Anatomy and function of the tricuspid

How to assess the anatomy?

The tricuspid valve was considered to be an unimportant structure until the mid-1980s when it came to prognosis. Even older publications even said that tricuspid reflux would physiologically be an escape valve to protect the right ventricle, which today is an absurd concept. With the development of more appropriate surgical techniques for the left side valves and with the improvement in survival of these individuals, a disease on the right became more important, as it could now have long-term repercussions.

In view of this, recently the so-called “valve-ventricular” complex on the right side has been better investigated with new diagnostic methods, in addition to two-dimensional echocardiography.

It is worth mentioning the complex anatomy of the tricuspid valve, composed of 3 leaflets, papillary muscles, tendinous cords and a fibrous annulus (in the shape of a cell) that is anatomically almost vertical. The anterior leaflet is the largest and the septal is the smallest, the latter being at least 10 mm further apical than the septal insertion of the anterior mitral valve leaflet.

The classic echocardiographic measurement of the tricuspid ring occurs through the apical 4-chamber window with values ranging from 25 to 39mm, according to some publications (click here). However, the perfect evaluation of the leaflets is impaired, due to their positioning and exuberant anatomical variability, different from other heart valves. Transesophageal complementation often adds little information, as different from mitral, the tricuspid is located far anterior in the chest. The use of the three-dimensional method can bring better anatomical definition, such as “tethering”, traction and ellipsoid reflux holes, more important for a percutaneous approach programming.

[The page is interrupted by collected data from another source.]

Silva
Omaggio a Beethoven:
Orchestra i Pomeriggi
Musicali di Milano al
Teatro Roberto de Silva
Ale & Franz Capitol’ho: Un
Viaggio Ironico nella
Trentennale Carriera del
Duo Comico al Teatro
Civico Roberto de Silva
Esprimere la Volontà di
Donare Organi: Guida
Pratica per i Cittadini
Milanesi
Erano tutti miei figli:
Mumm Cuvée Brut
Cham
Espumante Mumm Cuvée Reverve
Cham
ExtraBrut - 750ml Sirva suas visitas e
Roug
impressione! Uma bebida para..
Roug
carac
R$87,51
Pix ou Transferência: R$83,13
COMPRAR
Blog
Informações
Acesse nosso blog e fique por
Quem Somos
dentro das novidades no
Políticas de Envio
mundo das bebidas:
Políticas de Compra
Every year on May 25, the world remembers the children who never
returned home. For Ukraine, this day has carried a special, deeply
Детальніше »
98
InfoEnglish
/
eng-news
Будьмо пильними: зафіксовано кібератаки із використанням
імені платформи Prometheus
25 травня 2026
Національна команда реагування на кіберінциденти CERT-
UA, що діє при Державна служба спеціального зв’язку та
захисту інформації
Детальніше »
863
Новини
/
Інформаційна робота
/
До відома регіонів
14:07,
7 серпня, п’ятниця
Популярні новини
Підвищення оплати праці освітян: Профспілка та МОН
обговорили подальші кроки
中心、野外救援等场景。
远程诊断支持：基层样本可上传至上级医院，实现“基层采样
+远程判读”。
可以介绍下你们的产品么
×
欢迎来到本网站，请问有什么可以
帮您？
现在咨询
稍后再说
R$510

The role of tomography in the evaluation of the tricuspid valve is basically summarized in static measurements of its anatomy. The presence of failure of coaptation between the leaflets, as well as a possible spatial displacement of the ring are very well evaluated by tomography, but functional aspects are not enough. At this point, cardiac resonance is the method of choice to complement an initial echocardiographic assessment, bringing good accuracy in anatomical and functional measurements.

The analysis, both echocardiographic and the resonance of the systolic function of the right ventricle, presents an additional challenge, since it is very dependent on the volume load to which the ventricle is temporarily submitted and not specifically only on the intrinsic myocardial contractility. Thus, obtaining data that can predict an adequate evolution after a surgical intervention is not always possible, but it is known that the parameters currently used by echocardiography (S wave by tricuspid annulus tissue doppler, TAPSE and FAC), when preserved, indicate good prognosis.

MRI is able to assess the speed of a tricuspid reflux, as well as its contracted vena and the regurgitant volume, but an irregular rhythm or other associated valvular disorders usually hinder the proper measurement, being the responsibility of the echocardiogram, which must always analyze the same variables in together with possible hemodynamic repercussions, such as dilation of the inferior vena cava, size of the right atrium, reverse reflux in hepatic veins, etc.

Suggested literature:

1 – Dahou A, Levin D, Reisman M, Hahn RT. Anatomy and Physiology of the Tricuspid Valve. JACC Cardiovasc Imaging. 2019; 12 (3): 458‐468.

2 – Medvedofsky D, León Jiménez J, Addetia K, et al. Multi-parametric quantification of tricuspid regurgitation using cardiovascular magnetic resonance: A comparison to echocardiography. Eur J Radiol. 2017 Jan; 86: 213-220.